- WORK INSTRUCTIONS -
Set down the data below once more, precisely as it reads.
*** Opening MATERIAL SHOWN ***
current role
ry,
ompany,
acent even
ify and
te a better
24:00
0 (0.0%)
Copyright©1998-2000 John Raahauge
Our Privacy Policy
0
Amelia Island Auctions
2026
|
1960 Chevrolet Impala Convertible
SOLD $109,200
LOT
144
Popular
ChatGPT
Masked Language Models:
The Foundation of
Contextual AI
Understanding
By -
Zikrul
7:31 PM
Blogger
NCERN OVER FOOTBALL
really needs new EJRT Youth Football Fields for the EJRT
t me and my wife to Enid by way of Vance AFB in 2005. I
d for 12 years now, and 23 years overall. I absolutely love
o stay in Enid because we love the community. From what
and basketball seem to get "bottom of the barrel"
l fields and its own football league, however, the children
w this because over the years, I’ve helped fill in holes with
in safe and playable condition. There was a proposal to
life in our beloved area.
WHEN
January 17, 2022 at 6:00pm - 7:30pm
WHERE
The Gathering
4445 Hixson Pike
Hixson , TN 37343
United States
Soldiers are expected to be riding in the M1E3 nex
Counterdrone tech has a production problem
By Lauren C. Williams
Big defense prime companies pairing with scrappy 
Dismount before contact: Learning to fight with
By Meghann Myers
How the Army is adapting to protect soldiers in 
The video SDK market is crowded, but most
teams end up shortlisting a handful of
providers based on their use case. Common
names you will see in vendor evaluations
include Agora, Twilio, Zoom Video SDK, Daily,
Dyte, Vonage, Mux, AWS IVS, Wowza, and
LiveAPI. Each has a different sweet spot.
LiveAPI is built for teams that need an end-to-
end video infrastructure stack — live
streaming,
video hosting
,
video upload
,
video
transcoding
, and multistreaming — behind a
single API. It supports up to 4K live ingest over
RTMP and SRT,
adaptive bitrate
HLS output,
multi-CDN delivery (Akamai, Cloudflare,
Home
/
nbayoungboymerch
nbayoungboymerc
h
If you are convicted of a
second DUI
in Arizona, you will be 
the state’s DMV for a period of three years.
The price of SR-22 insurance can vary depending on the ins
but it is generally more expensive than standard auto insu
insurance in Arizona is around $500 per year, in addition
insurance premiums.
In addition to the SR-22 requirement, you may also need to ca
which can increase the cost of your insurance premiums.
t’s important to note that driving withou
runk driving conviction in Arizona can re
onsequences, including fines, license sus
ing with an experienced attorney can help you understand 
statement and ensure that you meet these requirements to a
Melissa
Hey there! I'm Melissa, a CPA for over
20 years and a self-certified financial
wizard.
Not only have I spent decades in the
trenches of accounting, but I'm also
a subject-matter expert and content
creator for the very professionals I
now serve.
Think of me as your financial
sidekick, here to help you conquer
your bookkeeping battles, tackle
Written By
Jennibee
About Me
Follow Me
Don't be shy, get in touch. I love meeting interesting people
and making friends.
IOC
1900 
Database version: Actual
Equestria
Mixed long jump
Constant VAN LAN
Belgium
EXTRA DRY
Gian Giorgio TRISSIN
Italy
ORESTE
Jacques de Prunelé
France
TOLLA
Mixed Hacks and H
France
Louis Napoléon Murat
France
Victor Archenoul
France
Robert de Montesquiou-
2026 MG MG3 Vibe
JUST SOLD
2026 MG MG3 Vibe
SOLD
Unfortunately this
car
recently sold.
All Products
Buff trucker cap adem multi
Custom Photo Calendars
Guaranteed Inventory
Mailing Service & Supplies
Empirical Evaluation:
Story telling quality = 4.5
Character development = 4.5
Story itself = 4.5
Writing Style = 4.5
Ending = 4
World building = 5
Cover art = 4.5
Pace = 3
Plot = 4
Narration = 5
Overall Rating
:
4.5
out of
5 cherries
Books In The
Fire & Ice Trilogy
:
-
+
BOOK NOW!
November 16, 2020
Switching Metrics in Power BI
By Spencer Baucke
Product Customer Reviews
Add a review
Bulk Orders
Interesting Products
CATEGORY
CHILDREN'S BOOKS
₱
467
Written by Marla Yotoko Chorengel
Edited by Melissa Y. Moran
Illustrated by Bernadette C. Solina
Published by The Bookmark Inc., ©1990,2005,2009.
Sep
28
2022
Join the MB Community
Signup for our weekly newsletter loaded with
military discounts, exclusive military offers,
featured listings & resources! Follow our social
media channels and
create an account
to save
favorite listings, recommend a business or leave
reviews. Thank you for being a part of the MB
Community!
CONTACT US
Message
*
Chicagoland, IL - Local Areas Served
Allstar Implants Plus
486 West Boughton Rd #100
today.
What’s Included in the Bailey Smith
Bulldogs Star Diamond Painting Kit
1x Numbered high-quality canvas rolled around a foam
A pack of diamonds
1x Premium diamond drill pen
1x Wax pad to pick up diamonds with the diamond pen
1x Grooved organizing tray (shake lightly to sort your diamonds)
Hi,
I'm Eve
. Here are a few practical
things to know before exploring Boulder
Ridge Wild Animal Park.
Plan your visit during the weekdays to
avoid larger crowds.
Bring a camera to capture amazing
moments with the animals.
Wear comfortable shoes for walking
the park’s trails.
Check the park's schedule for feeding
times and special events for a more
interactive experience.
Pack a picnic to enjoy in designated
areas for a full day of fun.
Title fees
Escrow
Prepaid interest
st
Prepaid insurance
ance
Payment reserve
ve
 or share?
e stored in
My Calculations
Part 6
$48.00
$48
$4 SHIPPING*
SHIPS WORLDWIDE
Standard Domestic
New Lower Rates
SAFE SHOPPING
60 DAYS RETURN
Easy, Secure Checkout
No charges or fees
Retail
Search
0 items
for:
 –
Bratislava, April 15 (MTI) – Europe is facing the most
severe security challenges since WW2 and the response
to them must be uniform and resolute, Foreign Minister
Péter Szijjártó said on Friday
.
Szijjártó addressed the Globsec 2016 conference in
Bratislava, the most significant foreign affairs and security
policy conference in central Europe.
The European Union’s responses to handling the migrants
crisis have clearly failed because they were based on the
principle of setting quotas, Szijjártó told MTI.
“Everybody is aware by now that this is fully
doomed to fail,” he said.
*** Closing MATERIAL SHOWN ***
- REPLY TO THE TASK -
current role
ry,
ompany,
acent even
ify and
te a better
24:00
0 (0.0%)
Copyright©1998-2000 John Raahauge
Our Privacy Policy
0
Amelia Island Auctions
2026
|
1960 Chevrolet Impala Convertible
SOLD $109,200
LOT
144
Popular
ChatGPT
Masked Language Models:
The Foundation of
Contextual AI
Understanding
By -
Zikrul
7:31 PM
Blogger
NCERN OVER FOOTBALL
really needs new EJRT Youth Football Fields for the EJRT
t me and my wife to Enid by way of Vance AFB in 2005. I
d for 12 years now, and 23 years overall. I absolutely love
o stay in Enid because we love the community. From what
and basketball seem to get "bottom of the barrel"
l fields and its own football league, however, the children
w this because over the years, I’ve helped fill in holes with
in safe and playable condition. There was a proposal to
life in our beloved area.
WHEN
January 17, 2022 at 6:00pm - 7:30pm
WHERE
The Gathering
4445 Hixson Pike
Hixson , TN 37343
United States
Soldiers are expected to be riding in the M1E3 nex
Counterdrone tech has a production problem
By Lauren C. Williams
Big defense prime companies pairing with scrappy 
Dismount before contact: Learning to fight with
By Meghann Myers
How the Army is adapting to protect soldiers in 
The video SDK market is crowded, but most
teams end up shortlisting a handful of
providers based on their use case. Common
names you will see in vendor evaluations
include Agora, Twilio, Zoom Video SDK, Daily,
Dyte, Vonage, Mux, AWS IVS, Wowza, and
LiveAPI. Each has a different sweet spot.
LiveAPI is built for teams that need an end-to-
end video infrastructure stack — live
streaming,
video hosting
,
video upload
,
video
transcoding
, and multistreaming — behind a
single API. It supports up to 4K live ingest over
RTMP and SRT,
adaptive bitrate
HLS output,
multi-CDN delivery (Akamai, Cloudflare,
Home
/
nbayoungboymerch
nbayoungboymerc
h
If you are convicted of a
second DUI
in Arizona, you will be 
the state’s DMV for a period of three years.
The price of SR-22 insurance can vary depending on the ins
but it is generally more expensive than standard auto insu
insurance in Arizona is around $500 per year, in addition
insurance premiums.
In addition to the SR-22 requirement, you may also need to ca
which can increase the cost of your insurance premiums.
t’s important to note that driving withou
runk driving conviction in Arizona can re
onsequences, including fines, license sus
ing with an experienced attorney can help you understand 
statement and ensure that you meet these requirements to a
Melissa
Hey there! I'm Melissa, a CPA for over
20 years and a self-certified financial
wizard.
Not only have I spent decades in the
trenches of accounting, but I'm also
a subject-matter expert and content
creator for the very professionals I
now serve.
Think of me as your financial
sidekick, here to help you conquer
your bookkeeping battles, tackle
Written By
Jennibee
About Me
Follow Me
Don't be shy, get in touch. I love meeting interesting people
and making friends.
IOC
1900 
Database version: Actual
Equestria
Mixed long jump
Constant VAN LAN
Belgium
EXTRA DRY
Gian Giorgio TRISSIN
Italy
ORESTE
Jacques de Prunelé
France
TOLLA
Mixed Hacks and H
France
Louis Napoléon Murat
France
Victor Archenoul
France
Robert de Montesquiou-
2026 MG MG3 Vibe
JUST SOLD
2026 MG MG3 Vibe
SOLD
Unfortunately this
car
recently sold.
All Products
Buff trucker cap adem multi
Custom Photo Calendars
Guaranteed Inventory
Mailing Service & Supplies
Empirical Evaluation:
Story telling quality = 4.5
Character development = 4.5
Story itself = 4.5
Writing Style = 4.5
Ending = 4
World building = 5
Cover art = 4.5
Pace = 3
Plot = 4
Narration = 5
Overall Rating
:
4.5
out of
5 cherries
Books In The
Fire & Ice Trilogy
:
-
+
BOOK NOW!
November 16, 2020
Switching Metrics in Power BI
By Spencer Baucke
Product Customer Reviews
Add a review
Bulk Orders
Interesting Products
CATEGORY
CHILDREN'S BOOKS
₱
467
Written by Marla Yotoko Chorengel
Edited by Melissa Y. Moran
Illustrated by Bernadette C. Solina
Published by The Bookmark Inc., ©1990,2005,2009.
Sep
28
2022
Join the MB Community
Signup for our weekly newsletter loaded with
military discounts, exclusive military offers,
featured listings & resources! Follow our social
media channels and
create an account
to save
favorite listings, recommend a business or leave
reviews. Thank you for being a part of the MB
Community!
CONTACT US
Message
*
Chicagoland, IL - Local Areas Served
Allstar Implants Plus
486 West Boughton Rd #100
today.
What’s Included in the Bailey Smith
Bulldogs Star Diamond Painting Kit
1x Numbered high-quality canvas rolled around a foam
A pack of diamonds
1x Premium diamond drill pen
1x Wax pad to pick up diamonds with the diamond pen
1x Grooved organizing tray (shake lightly to sort your diamonds)
Hi,
I'm Eve
. Here are a few practical
things to know before exploring Boulder
Ridge Wild Animal Park.
Plan your visit during the weekdays to
avoid larger crowds.
Bring a camera to capture amazing
moments with the animals.
Wear comfortable shoes for walking
the park’s trails.
Check the park's schedule for feeding
times and special events for a more
interactive experience.
Pack a picnic to enjoy in designated
areas for a full day of fun.
Title fees
Escrow
Prepaid interest
st
Prepaid insurance
ance
Payment reserve
ve
 or share?
e stored in
My Calculations
Part 6
$48.00
$48
$4 SHIPPING*
SHIPS WORLDWIDE
Standard Domestic
New Lower Rates
SAFE SHOPPING
60 DAYS RETURN
Easy, Secure Checkout
No charges or fees
Retail
Search
0 items
for:
 –
Bratislava, April 15 (MTI) – Europe is facing the most
severe security challenges since WW2 and the response
to them must be uniform and resolute, Foreign Minister
Péter Szijjártó said on Friday
.
Szijjártó addressed the Globsec 2016 conference in
Bratislava, the most significant foreign affairs and security
policy conference in central Europe.
The European Union’s responses to handling the migrants
crisis have clearly failed because they were based on the
principle of setting quotas, Szijjártó told MTI.
“Everybody is aware by now that this is fully
doomed to fail,” he said.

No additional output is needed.